Synopsis of Act IV, Scene i

The figure of Time enters, and tells the audience that sixteen years have passed, that Leontes is penitent, and lives a secluded life, and that the action of the play will now take place in Bohemia. Time goes on to remind the audience of Polixenes' son, Prince Florizel (mentioned in Act I scene ii) and of Perdita, who has now grown into a wonderful young lady, and who passes for a shepherd's daughter.

Commentary on Act IV, Scene i

Enter Time, the Chorus A ‘Chorus' in the context of Shakespearean drama means a single person who comments on the action (cf. The Chorus in Henry V.)

More on the Chorus: The term ‘Chorus' comes from ancient Greek theatre where a group of actors, singing or speaking in unison, commented on the significance of events during a play.

It is noticeable that Time speaks in rhyming couplets, which sets him apart from other characters (and was often used by Shakespeare for supernatural characters, such as Puck in A Midsummer Night's Dream). See: Verse and prose.

PandostoI ... try all … unfolds error Time tests everyone, revealing the truth. There is a proverb that ‘Truth is the daughter of Time', and The Triumph of Time is the subtitle of Pandosto, a novel of 1588 by Robert Greene which supplied Shakespeare with much of his story for The Winter's Tale.

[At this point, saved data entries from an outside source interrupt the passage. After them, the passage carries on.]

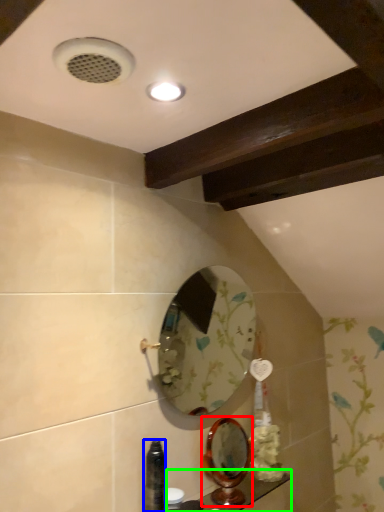 Question: Which object is the closest to the mirror (highlighted by a red box)? Choose among these: bottle (highlighted by a blue box) or counter top (highlighted by a green box).

Choices:
 (A) bottle
 (B) counter top

Answer: (B) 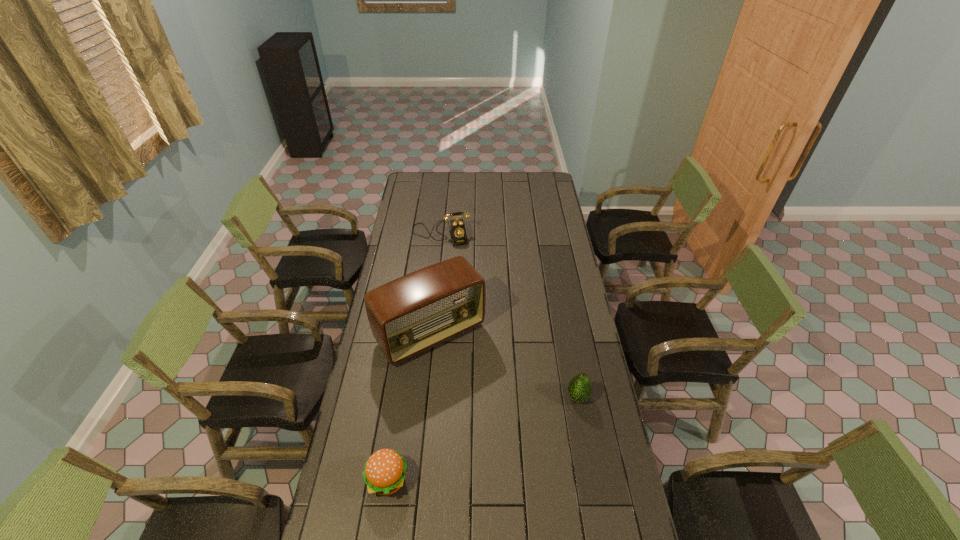 In the image, there is a desktop. Identify the location of free region at the right edge. The image size is (960, 540). pos(597,392).

This screenshot has height=540, width=960. I want to click on free space at the far left corner of the desktop, so click(424, 178).

In the image, there is a desktop. Where is `vacant space at the near right corner`? vacant space at the near right corner is located at coordinates point(619,534).

At what (x,y) coordinates should I click in order to perform the action: click on free space between the hamburger and the tallest object. Please return your answer as a coordinate pair (x, y). This screenshot has width=960, height=540. Looking at the image, I should click on (409, 407).

I want to click on vacant space that's between the tallest object and the hamburger, so click(x=409, y=407).

At what (x,y) coordinates should I click in order to perform the action: click on free space that is in between the nearest object and the avocado. Please return your answer as a coordinate pair (x, y). This screenshot has width=960, height=540. Looking at the image, I should click on (483, 439).

Find the location of `vacant area between the tallest object and the rightmost object`. vacant area between the tallest object and the rightmost object is located at coordinates (504, 366).

Where is `free area in between the tallest object and the avocado`? This screenshot has width=960, height=540. free area in between the tallest object and the avocado is located at coordinates (504, 366).

The width and height of the screenshot is (960, 540). In order to click on empty space that is in between the farthest object and the third farthest object in this screenshot , I will do `click(510, 315)`.

Locate an element on the screen. The image size is (960, 540). object that is the closest to the hamburger is located at coordinates (409, 315). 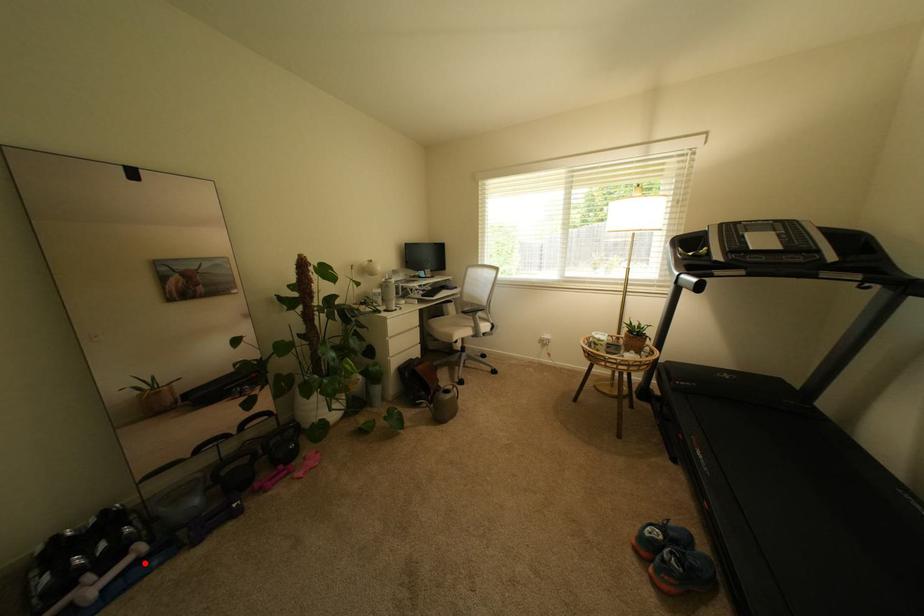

I ... leave the growth untried / Of that wide gap … I give my scene such growing Time uses the image of growth to suggest the developments that have taken place in sixteen years. The idea of growth and renewal is a key image of the play – see: Birth and growth.

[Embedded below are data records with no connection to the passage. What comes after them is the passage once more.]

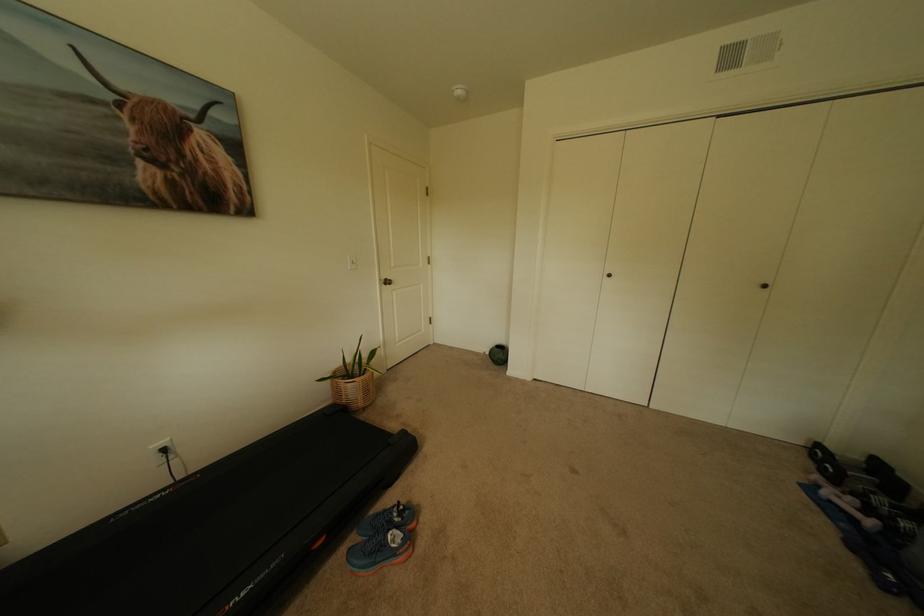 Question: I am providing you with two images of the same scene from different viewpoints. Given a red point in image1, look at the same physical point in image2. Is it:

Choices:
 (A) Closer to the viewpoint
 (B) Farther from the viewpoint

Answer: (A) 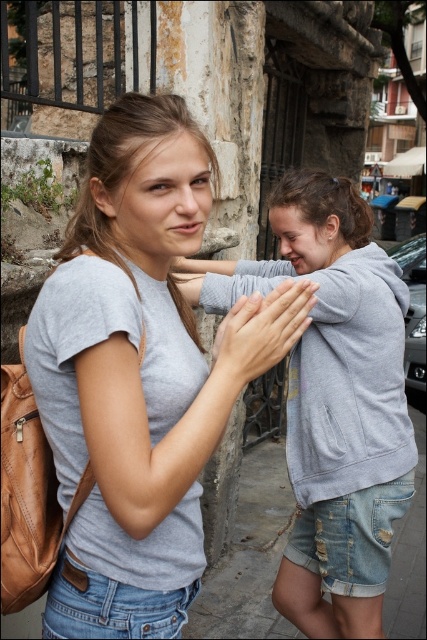 Does point (298, 456) come in front of point (233, 332)?

That is False.

Can you confirm if matte gray hoodie at center is bigger than matte gray hand at center?

Yes.

Which is in front, point (216, 308) or point (298, 305)?

Point (298, 305)

The height and width of the screenshot is (640, 427). What are the coordinates of `matte gray hoodie at center` in the screenshot? It's located at (333, 401).

Does gray matte t-shirt at center have a lesser width compared to matte gray hand at center?

No.

Is gray matte t-shirt at center above matte gray hand at center?

No.

Who is more forward, (x=94, y=205) or (x=280, y=300)?

Point (x=280, y=300)

Locate an element on the screen. The height and width of the screenshot is (640, 427). gray matte t-shirt at center is located at coordinates (140, 374).

Can you confirm if gray matte t-shirt at center is positioned above matte gray hoodie at center?

Yes.

Is point (90, 196) closer to camera compared to point (289, 609)?

Yes, point (90, 196) is closer to viewer.

This screenshot has width=427, height=640. Identify the location of gray matte t-shirt at center. (140, 374). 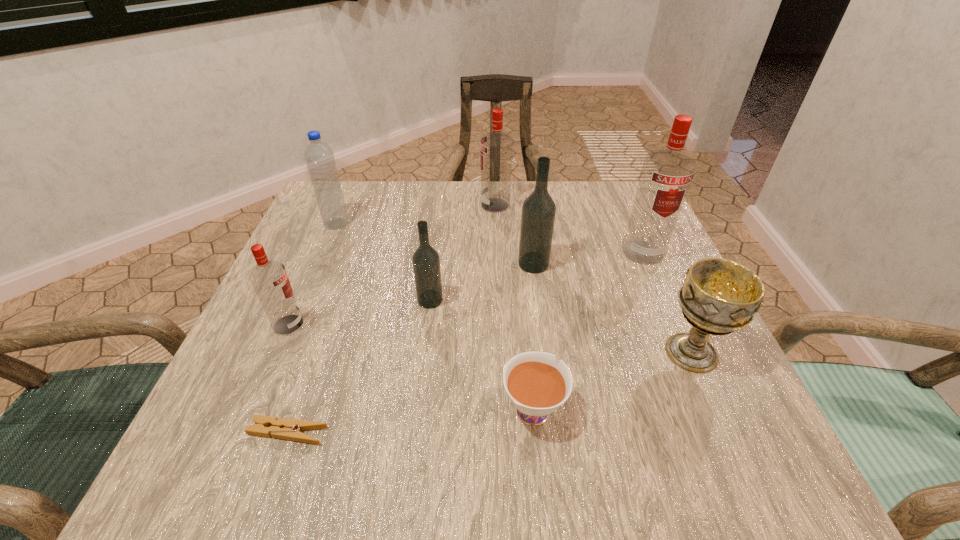 Locate an element on the screen. vacant space located 0.370m on the front label of the farthest vodka is located at coordinates (331, 205).

The image size is (960, 540). I want to click on free spot located on the back of the water bottle, so click(352, 184).

Identify the location of free location located on the front label of the smallest red vodka. point(513,325).

Where is `vacant space located 0.370m on the right of the smaller black vodka`? The image size is (960, 540). vacant space located 0.370m on the right of the smaller black vodka is located at coordinates (635, 300).

Where is `vacant space positioned 0.070m on the left of the chalice`? Image resolution: width=960 pixels, height=540 pixels. vacant space positioned 0.070m on the left of the chalice is located at coordinates (618, 353).

The width and height of the screenshot is (960, 540). What are the coordinates of `vacant space situated on the side of the teacup with the handle` in the screenshot? It's located at (516, 242).

Identify the location of vacant region located 0.390m on the side of the teacup with the handle. (516, 234).

You are a GUI agent. You are given a task and a screenshot of the screen. Output one action in this format:
    pyautogui.click(x=<x>, y=<y>)
    Task: Click on the vacant space located on the side of the teacup with the handle
    The image size is (960, 540).
    Given the screenshot: What is the action you would take?
    pyautogui.click(x=521, y=292)

This screenshot has height=540, width=960. In order to click on vacant area situated on the back of the clothespin in this screenshot , I will do `click(340, 284)`.

Where is `vodka that is at the far edge`? vodka that is at the far edge is located at coordinates (496, 147). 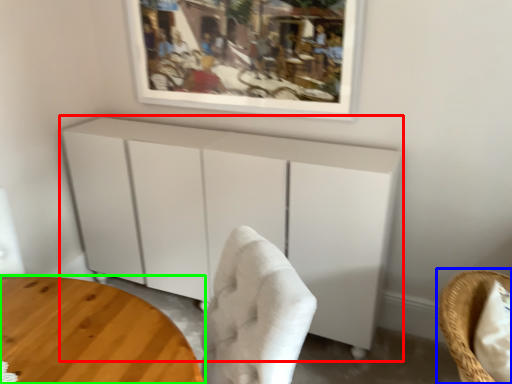 Question: Which object is positioned farthest from cabinetry (highlighted by a red box)? Select from chair (highlighted by a blue box) and table (highlighted by a green box).

Choices:
 (A) chair
 (B) table

Answer: (A)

I turn my glass The figure of Time traditionally carries an hour-glass.

I mentioned a son o' th' king's Not mentioned explicitly by the figure of Time, but mentioned ‘in time past' –in fact in I. ii

Grown in grace / Equal with wond'ring Perdita, like her mother, is described as possessing the quality of grace, which is as much a spiritual as a physical quality. (See: Spiritual re-creation.) It is notable in the Romance Plays of Shakespeare (see: Romance plays) that, in contrast to many of his earlier plays, outer appearance does reflect character: Perdita is ‘gracious' in both body and soul. She is also described here as causing ‘wond'ring' – that is, admiration. The heroine of another of the Romance Plays – Miranda in The Tempest, has a name which means ‘to be admired, or wondered at'.

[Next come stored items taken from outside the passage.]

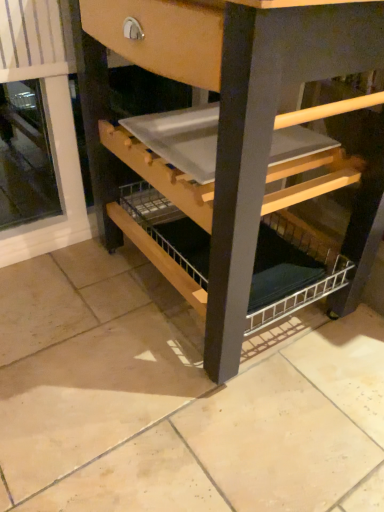 Locate an element on the screen. Image resolution: width=384 pixels, height=512 pixels. wooden tray at center is located at coordinates (244, 146).

The image size is (384, 512). What do you see at coordinates (244, 146) in the screenshot?
I see `wooden tray at center` at bounding box center [244, 146].

What is the approximate height of wooden tray at center?

It is 31.31 inches.

At what (x,y) coordinates should I click in order to perform the action: click on wooden tray at center. Please return your answer as a coordinate pair (x, y). The image size is (384, 512). Looking at the image, I should click on (244, 146). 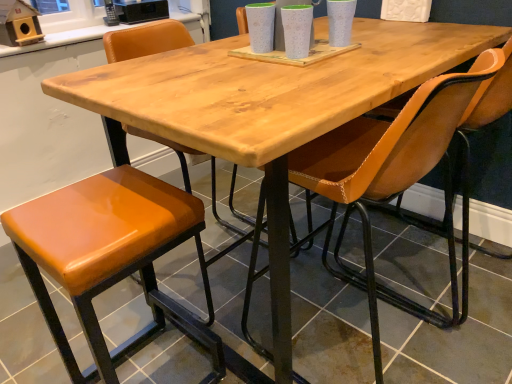 Question: In terms of size, does orange leather chair at center, which is counted as the 2th chair, starting from the front, appear bigger or smaller than leatherette chair at center, which is counted as the 1th chair, starting from the bottom?

Choices:
 (A) big
 (B) small

Answer: (B)

Question: From the image's perspective, is orange leather chair at center, acting as the second chair starting from the bottom, above or below leatherette chair at center, which ranks as the first chair in front-to-back order?

Choices:
 (A) below
 (B) above

Answer: (B)

Question: Based on their relative distances, which object is farther from the orange leather chair at center, arranged as the 1th chair when viewed from the back?

Choices:
 (A) orange leather stool at lower left
 (B) leatherette chair at center, which ranks as the first chair in front-to-back order

Answer: (A)

Question: Which object is positioned closest to the orange leather stool at lower left?

Choices:
 (A) orange leather chair at center, acting as the second chair starting from the bottom
 (B) leatherette chair at center, which is counted as the 1th chair, starting from the bottom

Answer: (B) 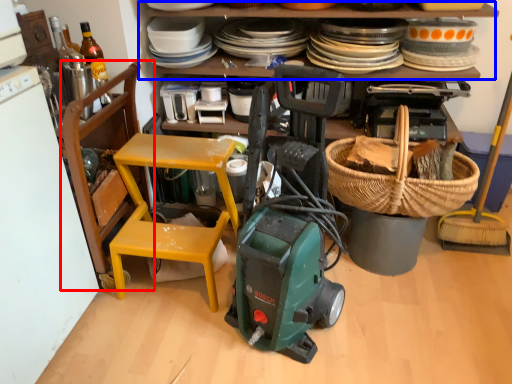 Question: Which object is further to the camera taking this photo, chair (highlighted by a red box) or shelf (highlighted by a blue box)?

Choices:
 (A) chair
 (B) shelf

Answer: (B) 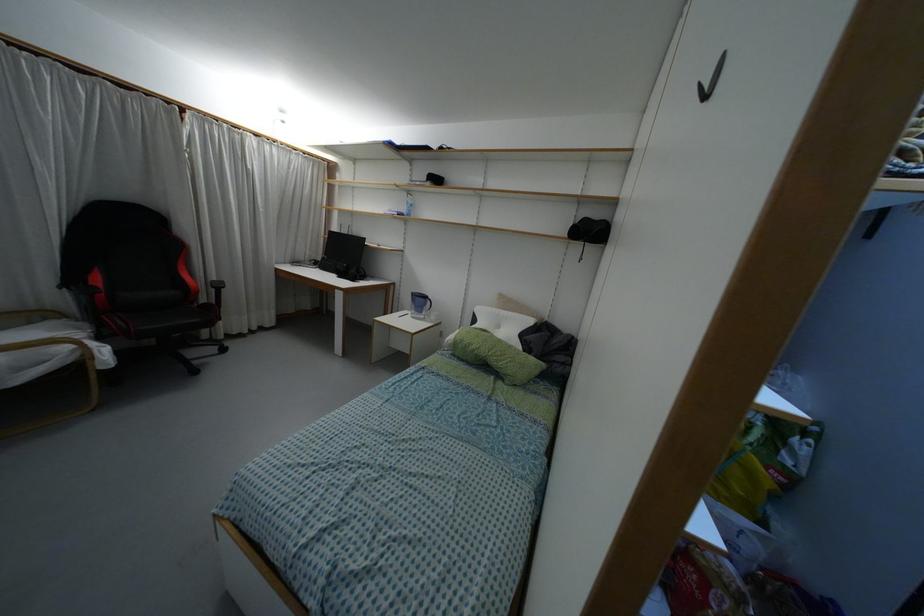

Investigating Act IV, Scene i
  • The figure of Time is unlike any other character in the play. What might be the effect of this symbolic figure on the audience?
    • How else might Shakespeare have indicated a jump of sixteen years? (Consider also The Tempest, where events twelve years before are not seen by the audience but are recounted by Prospero to his daughter Miranda.)
  • What does Shakespeare gain or lose by deliberately ignoring the classical idea of the Unities?